I. SUR LA VIOLATION ALLÉGUÉE DE L'ARTICLE 6 § 1 DE LA CONVENTION

30. Les requérants se plaignent de la procédure devant la Cour de cassation, estimant avoir été placés, avec leur conseil, dans une position défavorable par rapport à un justiciable ayant recours au ministère d'un avocat aux Conseils. Ils invoquent l'article 6 § 1 de la Convention, lequel prévoit notamment :

" Toute personne a droit à ce que sa cause soit entendue équitablement (...) par un tribunal (...) qui décidera (...) du bien-fondé de toute accusation en matière pénale dirigée contre elle. "

A. Argumentation des parties

1. Les requérants

31. Les requérants font notamment valoir que le droit français et la Convention permettent à un accusé de se défendre lui-même, sans avoir recours à un avocat aux Conseils. Pourtant, l'accusé fait l'objet d'une différence de traitement par rapport à un demandeur représenté par un avocat aux Conseils : au stade de l'introduction du mémoire, la personne représentée par un tel avocat dispose d'un délai de quatre mois à la date du pourvoi (délai qui peut être prorogé par le conseiller rapporteur) pour déposer son mémoire, tandis que celle qui se défend seule ne dispose que d'un mois, sauf prorogation accordée de manière discrétionnaire par le président de la chambre criminelle. Les requérants notent qu'ils ont également été pénalisés en raison du délai nécessaire pour obtenir le texte écrit de l'arrêt rendu par la cour d'appel, aucune disposition légale n'imposant aux juges du fond de rédiger leur décision pour le jour du prononcé public. Or le non-respect du délai d'un mois prévu à l'article 585-1 du code de procédure pénale emporte l'irrecevabilité du mémoire et, partant, du pourvoi. Par ailleurs, lors de la phase préparatoire, le demandeur non représenté par un avocat aux Conseils n'a connaissance ni de la date d'audience, ni de la teneur de l'argumentation de l'avocat général. Enfin, au stade de l'audience publique, l'accusé n'a pas la possibilité de prendre la parole ou de présenter une note en délibéré pour répondre aux réquisitions de l'avocat général, faute d'être convoqué. Au surplus, les demandes de comparution personnelle sont systématiquement refusées. Quant aux conclusions tirées par le Gouvernement de l'arrêt K.D.B. contre les Pays-Bas, arrêt du 27 mars 1998, Recueil des arrêts et décisions 1998-II, les requérants en contestent le bien-fondé, les parties qui formulent une demande de comparution devant obtenir une permission de la Cour de cassation française. Les requérants estiment enfin que le droit éventuel à une assistance judiciaire provisoire pour suppléer à ce déséquilibre est hors débat si l'accusé use de son droit de se défendre lui-même.

2. Le Gouvernement

32. Le Gouvernement souligne tout d'abord le rôle spécifique du parquet général près la Cour de cassation. En ce qui concerne les réquisitions de l'avocat général, il rappelle que les avocats aux Conseils des parties peuvent y répliquer, soit à l'audience, soit par une note en délibéré. Par ailleurs, l'usage veut que, lors de la réunion préparatoire tenue avant l'audience, l'avocat général les informe de manière informelle du sens de ses conclusions. La Cour a conclu, dans l'arrêt Reinhardt et Slimane-Kaïd c. France, que cette pratique était conforme aux exigences de l'article 6 § 1 de la Convention (arrêt du 31 mars 1998, Recueil 1998-II, p. 666, § 106).

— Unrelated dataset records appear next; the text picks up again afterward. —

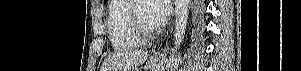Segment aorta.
Instances as JSON below:
<instances>
[{
  "label": "aorta",
  "instance_id": "1",
  "mask_svg": "<svg viewBox=\"0 0 301 71\" xmlns=\"http://www.w3.org/2000/svg\"><path fill=\"white\" fill-rule=\"evenodd\" d=\"M189 3L190 0H175L174 44L176 50L180 47L184 39L188 20Z\"/></svg>",
  "mask_w": 301,
  "mask_h": 71
}]
</instances>
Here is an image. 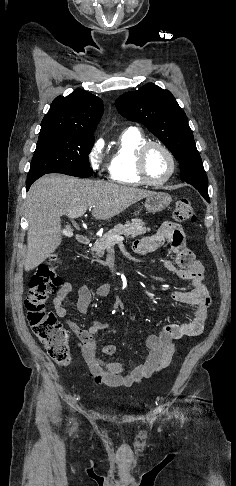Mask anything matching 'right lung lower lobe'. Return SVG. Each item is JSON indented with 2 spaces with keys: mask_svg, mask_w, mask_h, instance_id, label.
I'll return each instance as SVG.
<instances>
[{
  "mask_svg": "<svg viewBox=\"0 0 236 486\" xmlns=\"http://www.w3.org/2000/svg\"><path fill=\"white\" fill-rule=\"evenodd\" d=\"M42 175H36V176H33L31 178H27V182H26V190H29L31 184L37 180L39 177H41Z\"/></svg>",
  "mask_w": 236,
  "mask_h": 486,
  "instance_id": "right-lung-lower-lobe-1",
  "label": "right lung lower lobe"
}]
</instances>
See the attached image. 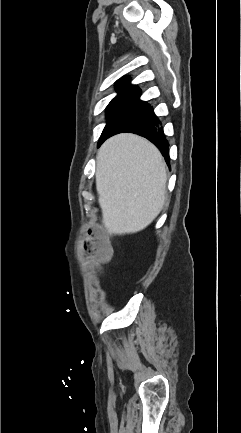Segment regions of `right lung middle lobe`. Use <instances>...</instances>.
Returning <instances> with one entry per match:
<instances>
[{
    "instance_id": "1",
    "label": "right lung middle lobe",
    "mask_w": 241,
    "mask_h": 433,
    "mask_svg": "<svg viewBox=\"0 0 241 433\" xmlns=\"http://www.w3.org/2000/svg\"><path fill=\"white\" fill-rule=\"evenodd\" d=\"M149 105L136 97L114 98L106 108L107 124L101 134L99 144L108 136L123 131L139 116H141Z\"/></svg>"
}]
</instances>
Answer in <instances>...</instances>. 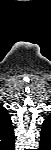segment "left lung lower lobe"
Listing matches in <instances>:
<instances>
[{
	"instance_id": "1",
	"label": "left lung lower lobe",
	"mask_w": 51,
	"mask_h": 150,
	"mask_svg": "<svg viewBox=\"0 0 51 150\" xmlns=\"http://www.w3.org/2000/svg\"><path fill=\"white\" fill-rule=\"evenodd\" d=\"M51 135V134H50ZM50 135H45L44 131L40 134V146L44 147L50 142Z\"/></svg>"
}]
</instances>
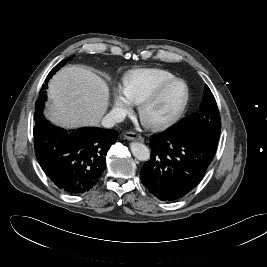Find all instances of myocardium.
Masks as SVG:
<instances>
[{
  "instance_id": "1",
  "label": "myocardium",
  "mask_w": 267,
  "mask_h": 267,
  "mask_svg": "<svg viewBox=\"0 0 267 267\" xmlns=\"http://www.w3.org/2000/svg\"><path fill=\"white\" fill-rule=\"evenodd\" d=\"M177 86H182L184 88V96L179 105L173 111H171L169 114L165 116L151 117L149 115L150 109L154 107L158 102H160L161 99L169 91H171ZM189 99H190V91L188 85L184 81L177 79L171 83L164 85L163 87H161L156 92L149 95L139 103L138 106L139 118L142 124L149 129L159 130L167 128L180 119V117L183 115L188 106Z\"/></svg>"
}]
</instances>
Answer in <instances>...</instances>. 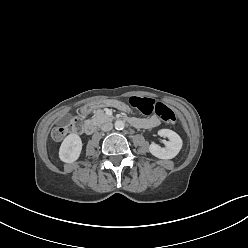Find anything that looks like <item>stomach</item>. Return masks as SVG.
<instances>
[{
  "label": "stomach",
  "mask_w": 248,
  "mask_h": 248,
  "mask_svg": "<svg viewBox=\"0 0 248 248\" xmlns=\"http://www.w3.org/2000/svg\"><path fill=\"white\" fill-rule=\"evenodd\" d=\"M108 107H116L122 114H128L129 108L126 107L125 104L120 102L119 100H105L95 103L96 109L108 108Z\"/></svg>",
  "instance_id": "stomach-1"
}]
</instances>
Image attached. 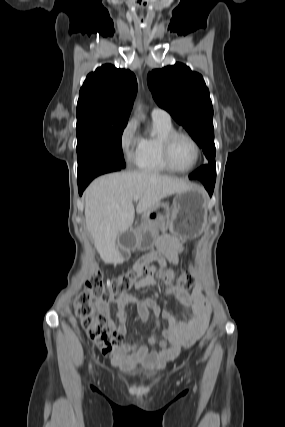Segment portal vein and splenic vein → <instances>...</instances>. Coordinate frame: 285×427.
Here are the masks:
<instances>
[{"mask_svg":"<svg viewBox=\"0 0 285 427\" xmlns=\"http://www.w3.org/2000/svg\"><path fill=\"white\" fill-rule=\"evenodd\" d=\"M139 199H140L139 196H134V198H133L134 202H137Z\"/></svg>","mask_w":285,"mask_h":427,"instance_id":"18ae733b","label":"portal vein and splenic vein"}]
</instances>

Le Gouvernement considère ensuite que le droit d'accès à un tribunal, garanti par l'article 6, n'a pas un caractère absolu et que des restrictions peuvent exister, en particulier devant la Cour de cassation (Levages Prestations Services c. France arrêt du 23 octobre 1996, Recueil 1996-V). Il souligne que le code de procédure pénale institue deux régimes distincts, selon que le demandeur est ou non assisté d'un avocat aux Conseils. L'une des différences essentielles tient au délai accordé au demandeur qui se défend seul ou avec le concours d'un avocat non spécialisé devant la juridiction suprême : ce dernier ayant généralement assuré la défense devant les juridictions du fond, il ne saurait prétendre à un délai particulier pour un dossier dont il possède déjà une connaissance approfondie. Il dispose de toute façon d'un mois pour déposer son mémoire et, le cas échéant, peut solliciter un délai supplémentaire. Or les requérants ont déposé leur mémoire personnel dans le délai légal sans solliciter de prorogation.

En outre, tout demandeur peut bénéficier d'une admission provisoire à l'aide juridictionnelle, laquelle est systématiquement accordée en matière pénale aux condamnés, et bénéficier des services d'un avocat aux Conseils.

En ce qui concerne l'absence de convocation et de participation des requérants à l'audience, le Gouvernement relève notamment que la Cour a récemment confirmé la particularité d'une procédure devant une cour suprême qui ne se prononce que sur des questions de droit, laquelle n'implique nullement la comparution de l'accusé (voir l'arrêt K.D.B. précité). Il considère que l'avocat choisi par les requérants aurait dû les informer des conséquences de leur choix. Cela étant, devant la Cour de cassation française, les audiences contradictoires sont exceptionnelles, la procédure étant essentiellement écrite, et l'intervention orale d'un simple particulier ne présenterait guère d'intérêt. La spécificité de la procédure peut donc justifier que le monopole de parole soit réservé aux seuls avocats aux Conseils (Voisine c. France arrêt du 8 février 2000, n° 27362/95). En tout état de cause, les requérants ont pu prendre la parole devant les juges du fond et la Cour de cassation a pris en compte leurs mémoires ampliatifs (arrêt K.D.B précité).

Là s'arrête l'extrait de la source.